Nationwide "Freedom Week" street appeals on behalf of Kavira Murualu and Esperanza Amaris Miranda will mark the public launch of Amnesty International's global Stop Violence Against Women campaign in New Zealand.
Freedom Week runs from 2-8 August 2004 and is Amnesty International New Zealand's annual national fundraising and human rights awareness week. The focus of the launch campaign is violence against women in armed conflict. This part of the campaign continues for three months after Freedom Week.
Street collections to raise money for the campaign are being held in Wellington on Thursday 5 August. On Friday 6 August (Freedom "Day") they will be held in: Auckland (city centre, North Shore, Remuera, West Auckland), Hamilton, Tauranga, Rotorua, Napier, Hastings/Havelock North, Palmerston North, Wellington, Kapiti Coast/Horowhenua, Nelson/Takaka, Christchurch, Ashburton, Timaru, Dunedin, and Invercargill.
The collections are being organised by local Amnesty groups who will ask the public to sign appeal letters to President Uribe of Colombia and president Kabila of DRC - on behalf of Esperanza Amaris Miranda and Kavira Murualu respectively. People can add their names to online petition versions of the letters at www.amnesty.org.nz
The public are also being invited to make $20 Freedom Week donations by phoning 0900 HUMAN RIGHTS (0900 48626) or donate online at www.amnesty.org.nz. Money raised will help Amnesty International:
- campaign to bring to justice those responsible for the killing of Esperanza Miranda and the rape, beating and bayoneting of Kavira Muraulu - defend women human rights defenders in Colombia and many other countries - work to end the use of rape and other forms of sexual violence as weapons of war in DRC and elsewhere - defend women around the world against all forms of violence in times of war and peace.

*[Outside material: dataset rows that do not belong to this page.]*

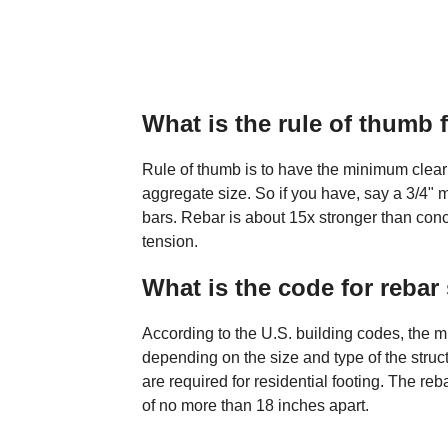
What is the rule of thumb 
Rule of thumb is to have the minimum cle
aggregate size. So if you have, say a 3/4"
bars. Rebar is about 15x stronger than con
tension.
What is the code for rebar
According to the U.S. building codes, the m
depending on the size and type of the struc
are required for residential footing. The re
of no more than 18 inches apart.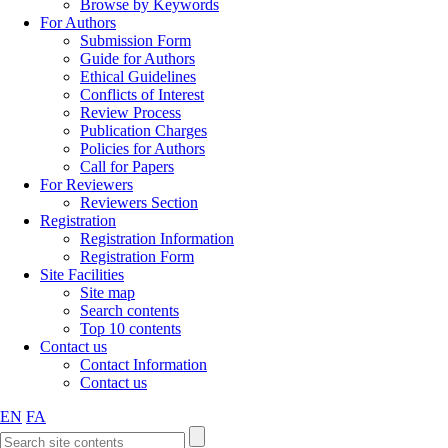
Browse by Keywords
For Authors
Submission Form
Guide for Authors
Ethical Guidelines
Conflicts of Interest
Review Process
Publication Charges
Policies for Authors
Call for Papers
For Reviewers
Reviewers Section
Registration
Registration Information
Registration Form
Site Facilities
Site map
Search contents
Top 10 contents
Contact us
Contact Information
Contact us
EN
FA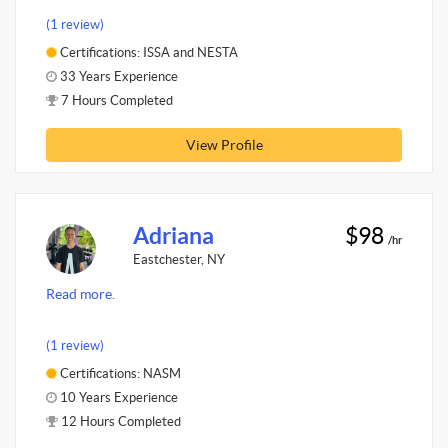
(1 review)
Certifications: ISSA and NESTA
33 Years Experience
7 Hours Completed
View Profile
Adriana
$98
/hr
Eastchester, NY
Read more.
(1 review)
Certifications: NASM
10 Years Experience
12 Hours Completed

"Violence against women is one of the most widespread and pervasive human rights violations. It is also one of the least acknowledged," said Ced Simpson, Amnesty International's New Zealand Director.
"This campaign highlights the deadly effect of systematic, politically-supported violence on individual women. The story of Esperanza Amaris is horrifying testimony to the way women in Colombia risk their lives - and sometimes pay with their lives - to defend human rights.
"Kavira Muraulu, unfortunately, is one of thousands of women who have been raped with impunity by forces on all sides of the five-year war in DRC. In many cases the rape victims have also been deliberately injured or killed. And thousands of women and girls have been abducted or forced by poverty to become sexual slaves or frontline fighters. The victims' trauma is compounded by the high risk of HIV infection. The medical and psychological treatment they need is almost completely absent throughout the country.
"With public support, from people in New Zealand and around the world, we can, and must, end this kind of appalling violence against women and girls - violence that happens to them because they are women and girls."